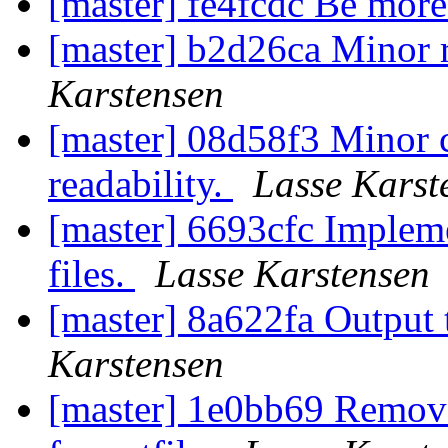
[master] fe4fcdc Be more
[master] b2d26ca Minor r
Karstensen
[master] 08d58f3 Minor 
readability.
Lasse Karst
[master] 6693cfc Impleme
files.
Lasse Karstensen
[master] 8a622fa Output t
Karstensen
[master] 1e0bb69 Remove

## TASK INSTRUCTIONS
Give again only the lines of the material above that run from the one with "[master] b2d26ca Minor r" through the end, both included, exactly as they appear.

## SOLUTION FOR THIS PROBLEM
[master] b2d26ca Minor r
Karstensen
[master] 08d58f3 Minor 
readability.
Lasse Karst
[master] 6693cfc Impleme
files.
Lasse Karstensen
[master] 8a622fa Output t
Karstensen
[master] 1e0bb69 Remove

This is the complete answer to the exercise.